Granta 133 by

Granta 133 by

Language: eng
Format: azw3
ISBN: 9781905881925
Publisher: Granta Publications
Published: 2015-11-05T05:00:00+00:00


For the few weeks of the digging season, the archaeologists took up residence in the village hall, which served as refectory, social hub, Wi-Fi station and laboratory. Sometimes in the evening Quinhagak people came by to see what we’d been up to, and to examine the day’s finds. They came in ones or twos. Mostly, they spoke little, but if we did have conversations I noticed how often and how modestly they described encounters with the natural world. For example, one evening after work Teddi came by. She sat next to me at a long plastic trestle table. I don’t know how the subject came up, but in her soft voice, she told me about a cloud that had once come to her aid. She had been picking berries alone out on the tundra, and had stayed too long. She had become exhausted and a bit sunstroked. Then, out of a clear sky, right above her, a little cloud had formed itself. The cloud let down rain, filling leaves with water for her to drink. How grateful she was to that cloud! More than one person expressed the opinion that the tundra is watchful. They said, ‘Out on the tundra, it’s like something’s looking at you.’ Sometimes you see odd things there.

John Smith is an elder with a penchant for blue jeans and Johnny Cash, who carves artefacts from walrus ivory. He told me about an encounter he’d once had with a spirit woman ‘just this high’ who had appeared before him, dancing to the beat of her tiny drum.

Another man told me about hunting a bear. He spoke with no self-aggrandisement or swagger. On the contrary. He’d been young at the time and out hunting with his father. ‘Shoot it!’ his father had said. He’d shot the bear. His father had scored lines on the dead bear, as if he was going to skin it. Then the father handed the knife to his son, saying, ‘Your bear, your responsibility.’

‘It took me three days to skin that bear. I never hunted bear again.’
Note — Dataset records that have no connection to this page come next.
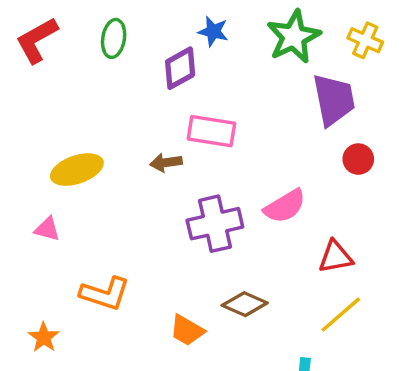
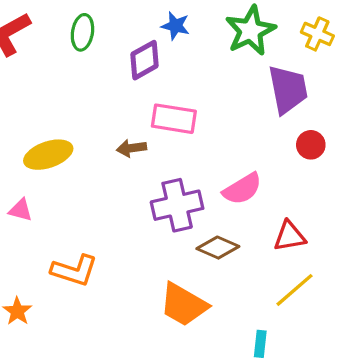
brown diamond: (245, 304) -> (218, 248), moved
orange trapezoid: (187, 330) -> (184, 305), moved, size x1.5

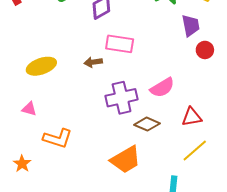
purple trapezoid: (288, 89) -> (191, 26), size x0.7
red circle: (311, 145) -> (205, 50), moved
pink triangle: (21, 210) -> (29, 109), moved
orange trapezoid: (184, 305) -> (126, 160), turned -60

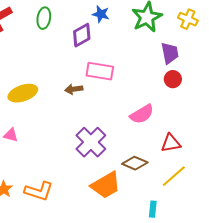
red circle: (205, 50) -> (173, 79), moved
purple cross: (122, 98) -> (91, 142), moved, turned -32
brown diamond: (147, 124) -> (135, 163), moved
orange L-shape: (58, 138) -> (39, 191), moved

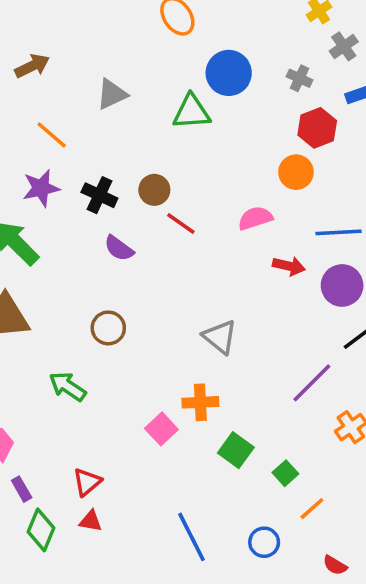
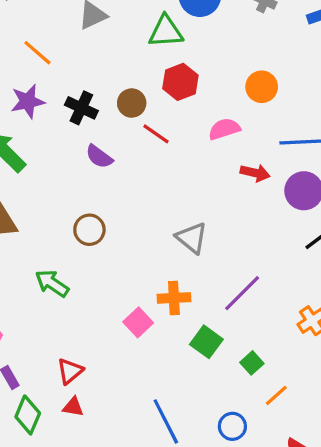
red hexagon: (317, 128) -> (180, 82), moved
purple line: (312, 383) -> (242, 293), moved

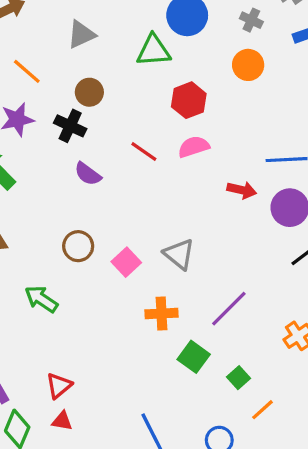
red hexagon: (180, 82) -> (189, 100), moved
orange circle: (262, 87) -> (248, 65), moved
brown circle: (132, 103) -> (89, 92), moved
pink semicircle: (224, 129) -> (194, 147), moved
pink square: (138, 322) -> (126, 262), moved

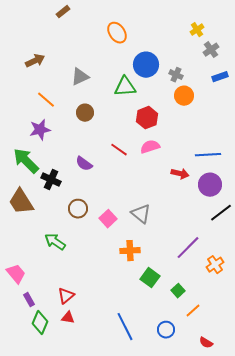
gray cross: (251, 20) -> (176, 75), moved
black cross: (70, 126) -> (51, 180), moved
purple line: (229, 309) -> (188, 248), moved

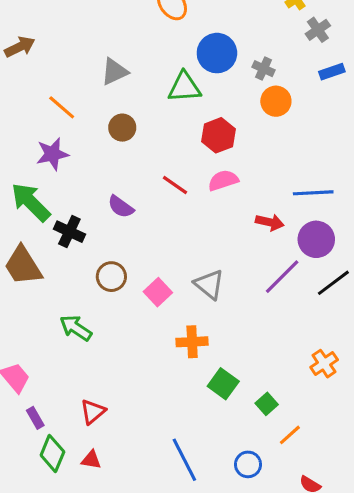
brown arrow: (35, 61) -> (20, 47), moved
purple line: (188, 248) -> (282, 277), moved
red triangle: (68, 318) -> (91, 460), moved

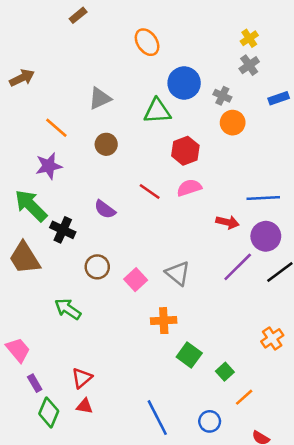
gray cross: (318, 30) -> (249, 65), moved
red triangle: (91, 460) -> (84, 406), moved

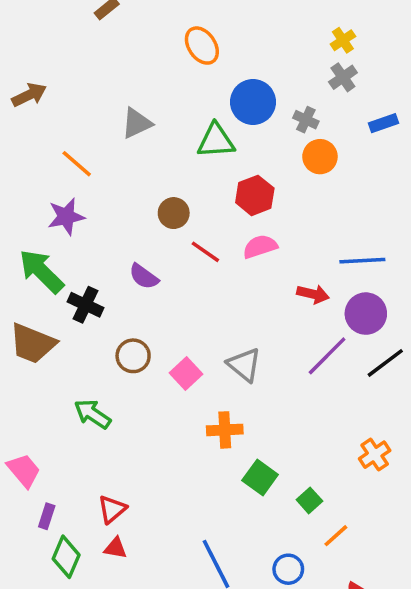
brown circle: (106, 144) -> (174, 213), moved
brown trapezoid: (24, 258) -> (33, 344), turned -36
purple rectangle: (35, 383) -> (47, 516), turned 48

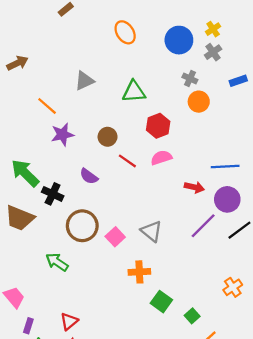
blue circle: (253, 102) -> (179, 40), moved
purple star: (66, 217) -> (62, 135), moved
brown circle: (133, 356) -> (82, 226), size x1.5

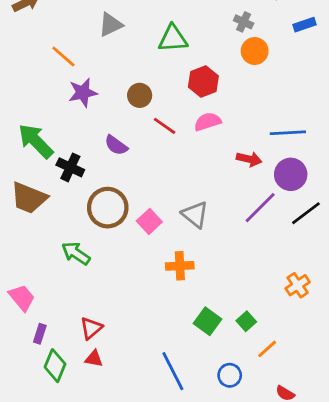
green square: (161, 302) -> (208, 321), moved

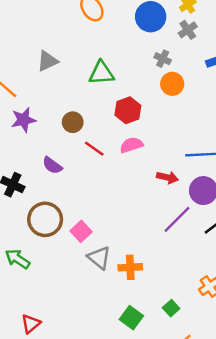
gray triangle: (195, 215) -> (99, 258), moved
orange cross: (180, 266) -> (130, 267), moved
green square: (246, 321) -> (171, 308), moved

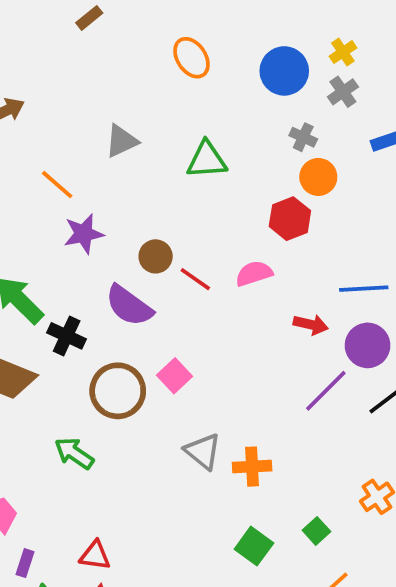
red hexagon: (128, 110) -> (290, 219), moved
brown circle: (73, 122) -> (156, 256), moved
purple semicircle: (52, 165) -> (129, 306), size x1.5
pink square: (81, 231) -> (174, 376), moved
red triangle: (31, 324) -> (95, 555), turned 48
If you imagine all these incidents together, all the looking and listening, the stories and encounters, remembered and repeated and layered over thousands of years, built up slowly like the frozen peat of the tundra, you might indeed come to know your own backyard. And how it might help you. From two different sources I heard the story of the young man, some decades ago, who went with friends out onto the sea ice. They’d been hunting, but he somehow got separated from the others, and when he tried to reach land and home he couldn’t, because the ice had drifted away from the shore. Alone on the ice, he survived for four months. All he had were the clothes on his back, and his tools and weapons – and the knowledge his elders had bequeathed him.

I was told these stories not in a sod hut, lit by a seal-oil lamp, certainly not in an igloo, but in the village hall – a metal-clad shed raised on stilts, harsh with electric strip lights.